Kelompok yang mempertanyakan kesempurnaan arahat menjadi mayoritas di pertemuan itu, sehingga disebut sebagai ‘Mahāsaṅghika’. Tidak ada nama yang sungguh-sungguh tepat untuk kelompok satunya, yang mendukung kemurnian mutlak dari arahat. Terkadang, mereka disebut para ‘Thera’ / [Sthavira] (Sesepuh), yang mensiratkan bahwa mereka identik dengan Theravadin dari Sri Lanka. Tetapi, Theravadin hanyalah salah satu cabang dari aliran kuno itu, dan banyak aliran lainnya memiliki pembenaran untuk mengklaim berpangkal dari aliran itu. Karena semua sepakat bahwa kelompok ini memiliki jumlah yang lebih sedikit di Konsili Ketiga [BUKAN Konsili Ketiga versi  Mahavamsa, di masa Asoka  yg diketuai  Mogaliputtatissa] , maka saya menyarankan untuk menyebutnya ‘Culasanghika’ , ‘Sangha Minoritas’, sebagai kebalikan dari ‘Mahasanghika’ , ‘Sangha Mayoritas’.
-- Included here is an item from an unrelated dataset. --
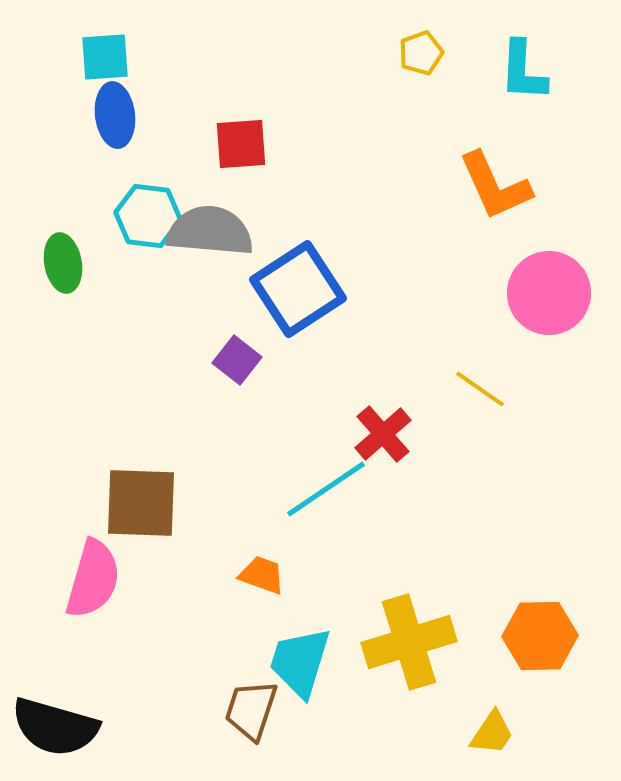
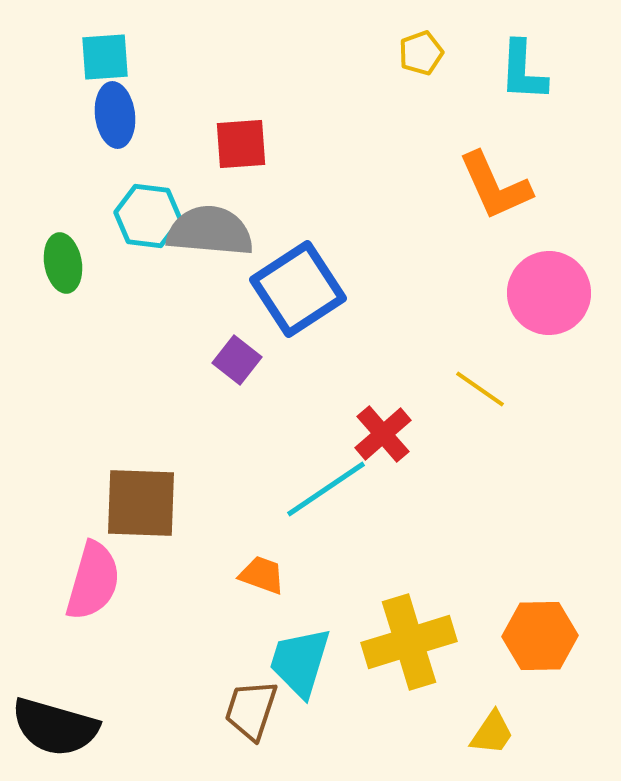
pink semicircle: moved 2 px down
Beberapa sarjana mencoba mengkoneksikan kejadian Konsili Kedua dengan Ketiga, dan menyatakan bahwa Mahāsaṅghika adalah sama dengan Vajjiputtaka, sementara Culasanghika adalah sama dengan Paveyyaka. Tetapi bukti yang ada tidak mendukung ide tersebut. Ide utama yang diajukan oleh Vajjiputtaka  adalah kelayakan bagi biksu atau bikuni untuk menggunakan uang; tetapi Vinaya dari Mahāsaṅghika persis sama dengan aturan Theravada dan semua aliran lainnya berkenaan dengan penggunaan uang. Bahkan, dalam catatan mereka tentang Konsili Kedua, Mahasanghika secara terbuka mengkritik Vajjiputtaka. Selain itu, pada kedua Vinaya , baik Mahasanghika (lebih awal) maupun Lokuttaravada (lebih belakangan) dari aliran ini, mereka yang berlatih menjadi biksuni diharapkan mematuhi delapan belas aturan, dan bukan enam seperti di aliran-aliran lain; dan di antara ke delapan belas aturan itu, larangan untuk menggunakan uang disampaikan dua kali. Jadi, dalam hal ini, Mahasanghika memiliki larangan yang lebih keras terhadap penggunaan uang dibandingkan kedua aliran lainnya.
Satu saat dari pikiran yang dikuasai amarah membakar kebaikan yang telah dikumpulkan selama berkalpa-kalpa.
~ Mahavairocana Sutra

Offline xenocross

  • KalyanaMitta
  • *****
  • Posts: 1.189
  • Reputasi: 61
  • Gender: Male
Perpecahan-perpecahan lebih lanjut
Setelah perpecahan pertama, kedua aliran mulai mengalami perpecahan lebih lanjut, yang menghasilkan ‘delapan belas’ aliran awal. Kita tidak mencoba menelusuri perkembangan kedelapan belas aliran tersebut, tetapi berkonsentrasi pada yang terkait dengan tradisi-tradisi Vinaya.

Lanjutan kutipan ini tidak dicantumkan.